Por que estás abatida, ó minha alma?
Por que te perturbas dentro de mim?
Salmo 42 — O Livro dos Salmos
Cansado de mirar os quadros pendurados às paredes, João Batista se pôs a andar pela sala. Olhava para o chão, as pontas dos pés, em passo cadenciado de sentinela. Sentiu dor na nuca, parou perto da mesinha de centro e bruscamente levantou a cabeça. A lâmpada acesa parecia o Sol ao meio-dia. Martirizava-o a liberdade de ir e vir dentro de casa. Ninguém para falar mal das autoridades. Ninguém para lhe fazer perguntas cotidianas. Ninguém para incomodá-lo, até mesmo insultá-lo.
Talvez na rua encontrasse um homem revoltado. Ouviria mil ofensas ao Presidente, ao Governador, ao Prefeito. Poderia mesmo dar de frente com um policial astuto que visse nele o monstro da Rua Morgue. Tentaria convencer o polícia de que nem sabia onde ficava tal rua.
Na pior das hipóteses, um bandido o assaltaria. Durante alguns minutos se veriam frente a frente. Trocariam palavras, mesmo ásperas. O desalmado salteador levaria seu relógio, seu dinheiro, seus sapatos.
Não, nada de violência. Com certeza a rua estaria repleta de belas mulheres. E pelo menos uma delas solitária, necessitada de companhia.
João Batista baixou a cabeça, olhou para a porta fechada e partiu em busca da companheira ideal.

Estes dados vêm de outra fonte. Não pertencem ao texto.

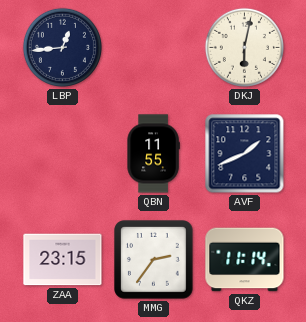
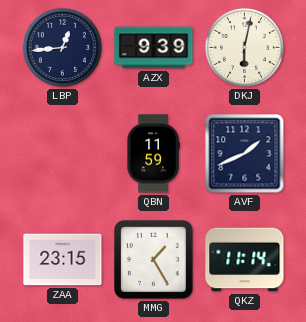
AZX: none -> 9:39
QBN: 11:55 -> 11:59
MMG: 2:36 -> 1:25
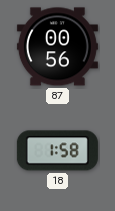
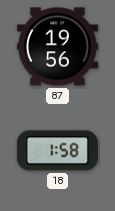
87: 00:56 -> 19:56
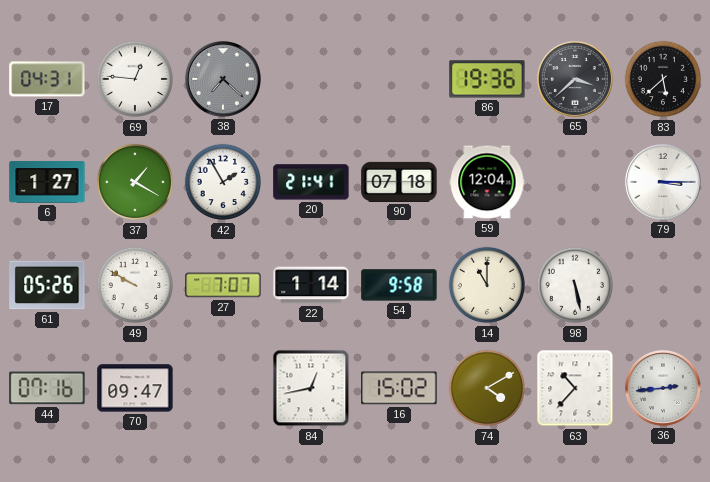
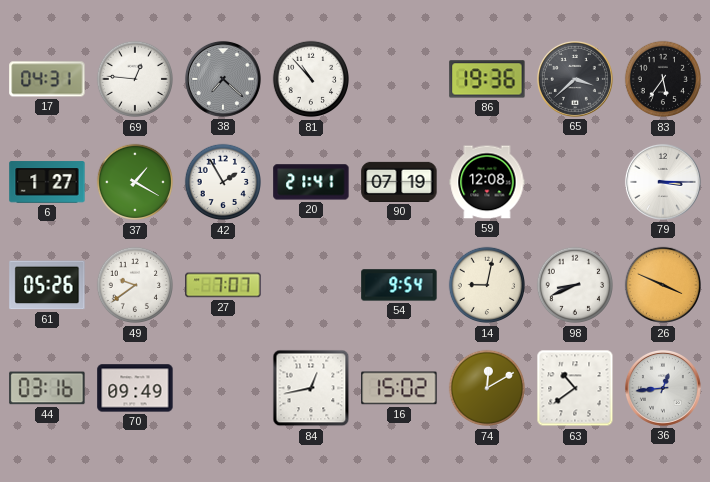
81: none -> 10:53
83: 5:38 -> 5:36
90: 07:18 -> 07:19
59: 12:04 -> 12:08
49: 9:50 -> 9:39
22: 1:14 -> none
54: 9:58 -> 9:54
14: 11:00 -> 9:02
98: 5:28 -> 8:41
26: none -> 3:49
44: 07:16 -> 03:16
70: 09:47 -> 09:49
74: 4:10 -> 12:10
63: 10:37 -> 10:39
36: 2:44 -> 12:44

Mal chegou à rua, avistou a banca de jornais. E qualquer coisa o conduziu até lá. Talvez o bigode do jornaleiro.
— Já chegou o Diário?
João Batista nem ouviu a resposta. Nem sequer olhou para o enorme bigode do homem. Um jornaleco qualquer anunciava o leiloamento do diário de Judas Iscariotes.
— Quanto custa?
Meteu a mão no bolso, agarrou o jornal e se retirou. Queria ler sossegadamente aquela notícia maravilhosa.
O jornaleiro assanhou o bigode e pôs-se a contar dinheiro.
João Batista refestelou-se num banco da praça e arregalou os olhos para as letras do jornal. Interessava-lhe o diário do apóstolo da traição. Nada de abalos sísmicos, viagens de naves soviéticas, descobertas de animais pré-históricos. O discurso do Presidente não merecia comentários. O jogo de futebol, a cotação do dólar, as belas pernas da miss — tudo sem atrativos.
Um velho de roupas sujas e rasgadas aproximou-se dele e pediu uma esmola.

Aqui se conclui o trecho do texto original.